Czy to oznacza, że naukowiec powinien stać się jednym z założycieli? Tak, ale nie wiodącym. Wystarczy, że zostanie jako udziałowiec, ale nie musi brać czynnego udziału w bieżących działaniach startupu. Tutaj spotykaliśmy się z różnymi wielkościami, podpytując kolegów z innych europejskich krajów i USA. Od 5 do 10% udziałów w projekcie było czymś standardowym, akceptowanym i potencjalnie efektywnym. Czasem z zapisami o braku rozwodnienia. A do tego rola doradcy. I to wystarczy. Wydaje się to być dużo prostszą i efektywniejszą ścieżką, która poprawia szanse przedsiębiorców na skuteczną budowę nowego podmiotu, a naukowca na wykorzystanie jego badań w praktyce.
Czemu więc nie jest to powszechnie stosowana ścieżka? Według nas wynika to z czasochłonności budowy zespołu oraz procesów wewnątrz uczelni.
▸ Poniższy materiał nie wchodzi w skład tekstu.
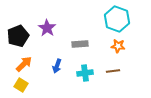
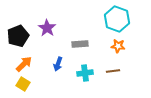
blue arrow: moved 1 px right, 2 px up
yellow square: moved 2 px right, 1 px up
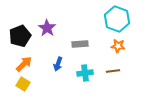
black pentagon: moved 2 px right
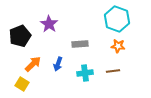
purple star: moved 2 px right, 4 px up
orange arrow: moved 9 px right
yellow square: moved 1 px left
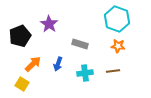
gray rectangle: rotated 21 degrees clockwise
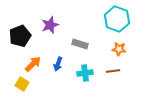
purple star: moved 1 px right, 1 px down; rotated 18 degrees clockwise
orange star: moved 1 px right, 3 px down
Zamiast prostego szkolenia trzeba pomóc znaleźć partnerów i wesprzeć naukowca w całym procesie. A to tworzy zupełnie inne ryzyko… Otóż co jeśli to przedsiębiorcy zawiodą? Tutaj na szczęście mogą nam pomóc odpowiednio skonstruowane umowy. Natomiast do ostatecznego sukcesu konieczne jest wsparcie ze strony uczelni w skutecznym i prostym przekazaniu IP do dyspozycji wynalazcy. Ale to już temat na oddzielny (być może następny) felieton.
Podsumowując, zgadzamy się co do tego, że wiele pomysłów, które rodzą się w głowach naukowców, może nie znaleźć przez długi czas biznesowego zastosowania albo ich efekty mogą nie przynieść wymiernych korzyści materialnych. Uważamy, że nie należy tworzyć procesów przechodzenia naukowców w stronę przedsiębiorczości, a raczej pomóc im w uruchamianiu ścieżki komercjalizacji, która będzie dla nich bezpieczna i nie będzie przy tym wymagała zmiany ich stylu życia, jeśli tego nie chcą.